LLM As A Judge
This post is mainly based on
- Judging LLM-as-a-Judge with MT-Bench and Chatbot Arena, NIPS 2023
- MT-Bench Browser
- Chatbot Arena Conversations Dataset
Traditional NLP Evaluation Methods
- BLEU
- Machine translation benchmark
- N-grams precision: measure % of n-grams also occured in the reference translations
- Brevity Penalty: penalize for translation length < reference length
- For more details, check this post
- Rouge: Recall-Oriented Understudy for Gisting Evaluation
- ROUGE = $\sum$ Recall of n-grams
- ROUGE-N: overlap of n-grams
- ROUGE-L: longest common subsequence
- ROUGE-S: overlap of skip-bigram
- Multiple-choice questions
- Standardized and consistent way to evaluate the language understanding capabilities
- Sample benchmarks: MMLU
Challenges of traditional LLM benchmarks: cannot effectively tell the difference between these aligned models and the base models.
LLM-as-a-Judge
- Idea: using strong LLMs as judges to evaluate answers on open-ended questions
- Goal: develop a more scalable and automated LLM evaluation approach
- Agreement rate
- GPT-4 judge match human evaluations at an agreement rate exceeding 80%
- Same level as human-human agreement rate
- Human preference datasets
- MT-bench: 80 high-quality multi-turn questions, 3K expert votes
- Chatbot Arena: crowdsourcing open-end interaction with two anonymous models, 30K votes
Multi-turn dialogues between a user and two AI assistants—LLaMA-13B (Assistant A) and Vicuna-13B (Assistant B)—initiated by a question from the MMLU benchmark and a follow-up instruction. GPT-4 is then presented with the context to determine which assistant answers better.
LLM-as-a-Judge
- Types
- Pairwise comparison: determine which one is better or declare a tie (See paper’s Figure-5)
- Single answer grading: directly assign a score (1 to 10) to a single answer (See paper’s Figure-6)

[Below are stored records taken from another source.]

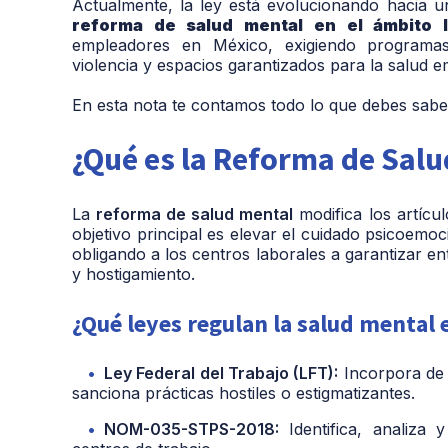
Actualmente, la ley está evolucionando hacia un
reforma de salud mental en el ámbito l
empleadores en México, exigiendo programa
violencia y espacios garantizados para la salud 
En esta nota te contamos todo lo que debes saber
¿Qué es la Reforma de Salu
La
reforma de salud mental
modifica los artícul
objetivo principal es elevar el cuidado psicoemoc
obligando a los centros laborales a garantizar en
y hostigamiento.
¿Qué leyes regulan la salud mental 
Ley Federal del Trabajo (LFT):
Incorpora de 
sanciona prácticas hostiles o estigmatizantes.
NOM-035-STPS-2018:
Identifica, analiza 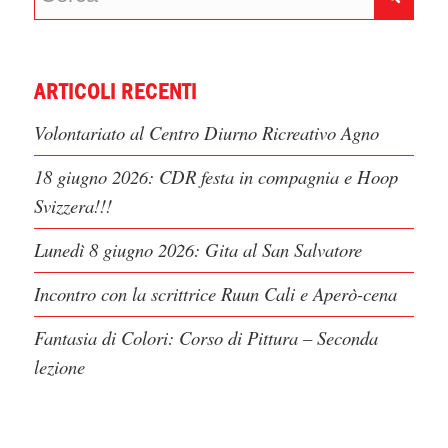
ARTICOLI RECENTI
Volontariato al Centro Diurno Ricreativo Agno
18 giugno 2026: CDR festa in compagnia e Hoop
Svizzera!!!
Lunedì 8 giugno 2026: Gita al San Salvatore
Incontro con la scrittrice Ruun Cali e Aperò-cena
Fantasia di Colori: Corso di Pittura – Seconda
lezione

- Reference-guided grading: grading with reference solutions (See paper’s Figure-8)
- Advantages
- Scalability
- Explainability
- Limitations
- Position, verbosity, and self-enhancement biases
- Limited reasoning ability
Sample multi-turn questions in MT-bench
Limitations: Position Bias
- Approach: LLM is asked to evaluate two responses in different posistions
- “Rename” renames the assistants in our default prompt to see whether the bias is on positions or names
- Findings
- All LLMs exhibit strong position bias, most favor the first position
- Claude-v1 favors “Assistant A”
- GPT-4 has highest consistent: 60%
Position bias of different LLM judges. Consistency is the percentage of cases where a judge gives consistent results when swapping the order of two assistants. “Biased toward first” is the percentage of cases when a judge favors the first answer. “Error” indicates wrong output formats.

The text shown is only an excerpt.